The basic idea of functional parallelism is that you implement your program using function calls. Functions can be seen as "agents" or "actors" that send messages to each other, just like in the assembly line concurrency model (AKA reactive or event driven systems). When one function calls another, that is similar to sending a message.
All parameters passed to the function are copied, so no entity outside the receiving function can manipulate the data. This copying is essential to avoiding race conditions on the shared data. This makes the function execution similar to an atomic operation. Each function call can be executed independently of any other function call.
When each function call can be executed independently, each function call can be executed on separate CPUs. That means, that an algorithm implemented functionally can be executed in parallel, on multiple CPUs.
With Java 7 we got the
java.util.concurrent package contains the
ForkAndJoinPool which can help you implement
something similar to functional parallelism. With Java 8 we got parallel streams
which can help you parallelize the iteration of large collections. Keep in mind that there are developers who are
critical of the
ForkAndJoinPool (you can find a link to criticism in my
The hard part about functional parallelism is knowing which function calls to parallelize.
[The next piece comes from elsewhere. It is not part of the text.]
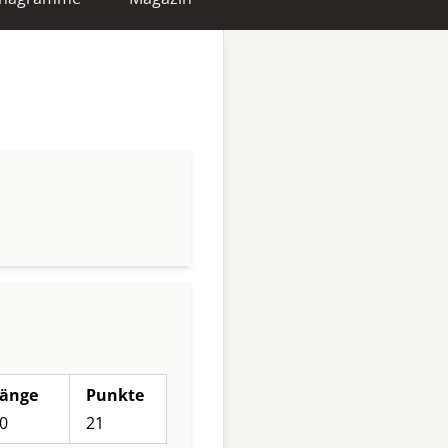
änge
Punkte
0
21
Coordinating function calls across CPUs comes with an overhead. The unit of work completed by a function needs to be of a certain size to be worth this overhead. If the function calls are very small, attempting to parallelize them may actually be slower than a singlethreaded, single CPU execution.
From my understanding (which is not perfect at all) you can implement an algorithm using an reactive, event driven model and achieve a breakdown of the work which is similar to that achieved by functional parallelism. With an even driven model you just get more control of exactly what and how much to parallelize (in my opinion).
Additionally, splitting a task over multiple CPUs with the overhead the coordination of that incurs, only makes sense if that task is currently the only task being executed by the the program. However, if the system is concurrently executing multiple other tasks (like e.g. web servers, database servers and many other systems do), there is no point in trying to parallelize a single task. The other CPUs in the computer are anyways going to be busy working on other tasks, so there is not reason to try to disturb them with a slower, functionally parallel task. You are most likely better off with an assembly line (reactive) concurrency model, because it has less overhead (executes sequentially in singlethreaded mode) and conforms better with how the underlying hardware works.
Which Concurrency Model is Best?
So, which concurrency model is better?
As is often the case, the answer is that it depends on what your system is supposed to do. If your jobs are naturally parallel, independent and with no shared state necessary, you might be able to implement your system using the parallel worker model.
Many jobs are not naturally parallel and independent though. For these kinds of systems I believe the assembly line concurrency model has more advantages than disadvantages, and more advantages than the parallel worker model.
You don't even have to code all that assembly line infrastructure yourself. Modern platforms like Vert.x has implemented a lot of that for you. Personally I will be exploring designs running on top of platforms like Vert.x for my next projects. Java EE just doesn't have the edge anymore, I feel.